→ Your instructions: Only lines containing the string "Travel" belong in the answer; find them in the records and copy them.
─── Material provided
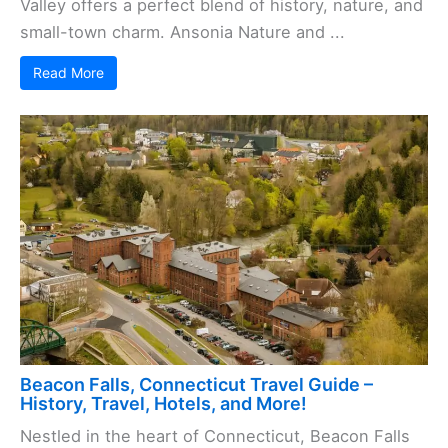
Valley offers a perfect blend of history, nature, and
small-town charm. Ansonia Nature and ...
Read More
Beacon Falls, Connecticut Travel Guide –
History, Travel, Hotels, and More!
Nestled in the heart of Connecticut, Beacon Falls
──────
→ Solution to the problem:
Beacon Falls, Connecticut Travel Guide –
History, Travel, Hotels, and More!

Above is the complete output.